Pure, Concentrated Stupid: English Hippies Complain About WiFi
Glatonbury is a picturesque, friendly little town in southwest England. It purports to be the resting place of King Arthur and hosts the annual Glastonbury Festival, a three-day rock concert. Glastonbury’s free municipal wi-fi network went online in May. I’d like you to meet some of the people who call Glastonbury home:
“This place is not appropriate for a Wi-Fi trial,” resident Linda Taylor tells the local Fosse Way magazine. “People are complaining of headaches, tingling skin among other symptoms. This makes me wonder what is it doing to the children.”
“I don’t want my son exposed to risk 24 hours a day, including at his primary school, which is within the Wi-Fi zone,” yoga teacher Natalie Fee tells London’s Telegraph. “I would be failing in my duty as a parent if I did.”
“I have given a number of [orgone crystal hippie] generators to shops in the High Street and hidden others in bushes in the immediate vicinity of the antennae. That way you can bring back the balance,” Matt Todd told the Telegraph. “The science hasn’t really got into the mainstream because the government won’t make decisions which will affect big business, even if it concerns everyone’s health.”
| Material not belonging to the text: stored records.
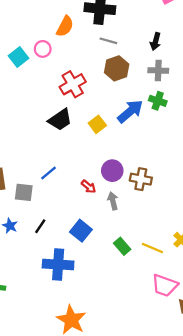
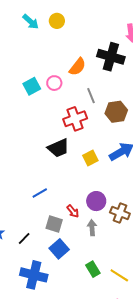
gray line: (108, 41) -> (91, 96), moved, turned 42
gray square: (24, 192) -> (54, 224), moved

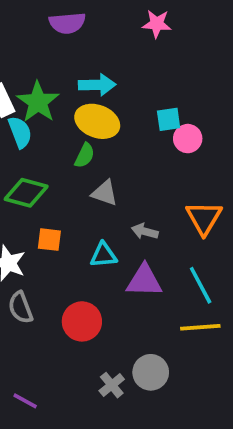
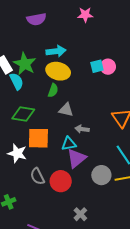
pink circle: (188, 139) -> (108, 67), moved
gray arrow: (145, 231) -> (82, 129), moved
orange square: (49, 240) -> (38, 138), size x1.6
purple triangle: (144, 281) -> (77, 158), moved, turned -35
gray semicircle: (21, 308) -> (37, 176), moved
gray circle: (151, 372) -> (101, 175), moved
“The pulsed microwaves feed the pineal gland with false information,” local Jacqui Roberts tells the Western Daily Press. “Melatonin fights the free radicals and cancer-producing cells.
In other words, some of the dumbest people ever to walk the face of the Earth. They live in a country of near-universal literacy. They have been provided with more opportunity for education than the majority of people alive today and the vast majority of people who have ever lived. The internet gives them access to more information than has been or ever will be stored in libraries. And still: dumber than a box of rocks.
So this will come as no surprise:
At a raucous town council meeting in late November, one official had to admit that in the six months since the network, which costs about $15,000 per year to operate, had gone on, only 422 people had used it.
As Kevin says, “I’ll tell you what’s it doing to the children, it’s giving them a chance to access real health and science information that might be able to counteract some of the bullsh-t you’re feeding into their soft little brains.” Yup.